Auch die ausstellenden Unternehmen ziehen eine positive Bilanz
„Die Sensor+Test ist nicht nur eine hervorragende Plattform für Networking, sondern auch ein Sprungbrett in die Zukunft der Sensorik und Messtechnik. Hier haben wir die Möglichkeit, wertvolle Kontakte zu knüpfen und zukunftsweisende Partnerschaften zu entwickeln, um innovative Lösungen voranzutreiben. Durch die Teilnahme an dieser Messe können wir nicht nur aktuelle Trends und Entwicklungen verfolgen, sondern auch aktiv an der Gestaltung der Branche mitwirken. Der Austausch mit anderen Ausstellern und Besuchern eröffnet uns neue Perspektiven und Ideen, die unsere Marktposition stärken und unsere Sichtbarkeit in der Branche nachhaltig erhöhen. Gemeinsam können wir die Zukunft der Technologie gestalten und neue Maßstäbe setzen“, erkärt Jan Tippner, Head of Sales, Delphin Technology, Bergisch-Gladbach.

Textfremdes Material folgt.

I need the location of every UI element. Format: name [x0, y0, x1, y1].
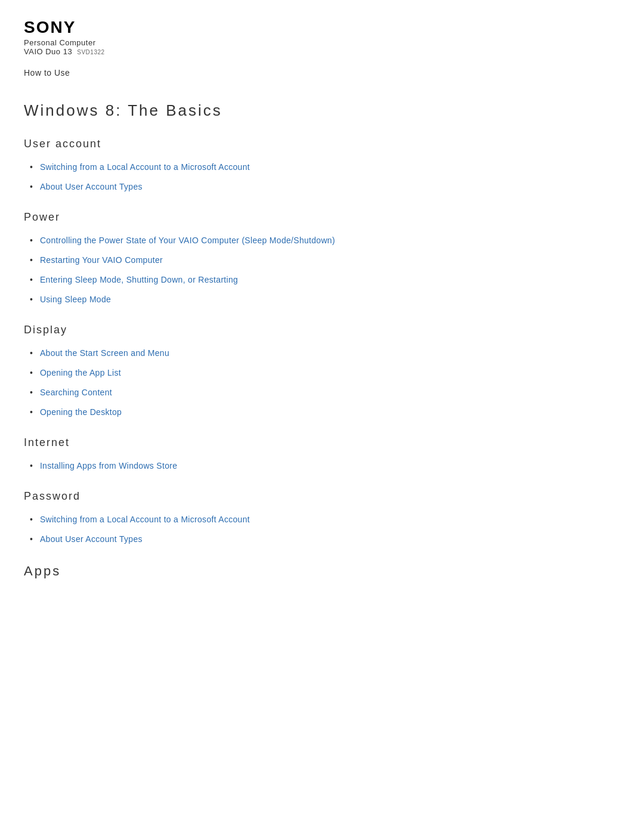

„Wir von Polytec waren – wie seit vielen Jahren – auch in diesem Jahr Aussteller, trotz wirtschaftlich turbulenter Zeiten. Wir stellen ein spürbar gesteigertes Interesse an unserer auf QTec-Technologie basierenden Vibrometer-Produktreihe fest. Trotz der wirtschaftlichen Herausforderungen war das Besucheraufkommen an unserem Stand vergleichbar mit dem des Vorjahres. Gerade in unsicheren Zeiten bleibt der Bedarf an präziser Messtechnik bestehen – die Anwendungen sind da und müssen bedient werden“, sagt Dr. Heinrich Steger, Manager Strategic Product Marketing, Polytec, Waldbronn.
„Als Familienunternehmen stellen wir heute in der zweiten Generation und seit gut 30 Jahren unsere Sensoren aus. Das zeigt unsere enge Verbundenheit zur Messe. Sie ist einer der wichtigsten Termine im Jahr für uns. Auch wenn es diesmal leider etwas ruhiger war, ist es sehr schön, die bekannten Vertreter der Branche zu treffen und sich auszutauschen, ohne das Ziel aus den Augen zu verlieren, neue Kunden anzuwerben. Insgesamt ist die Messe mit ihren digitalen Kanälen für uns die passende Plattform, unser Unternehmen dazustellen und bekannter zu machen, über neue Produkte zu informieren, aber auch im persönlichen Kontakt existierende und neue Kunden zu beraten“, berichtet Nadine Rauch, Geschäftsführerin Amsys, Mainz.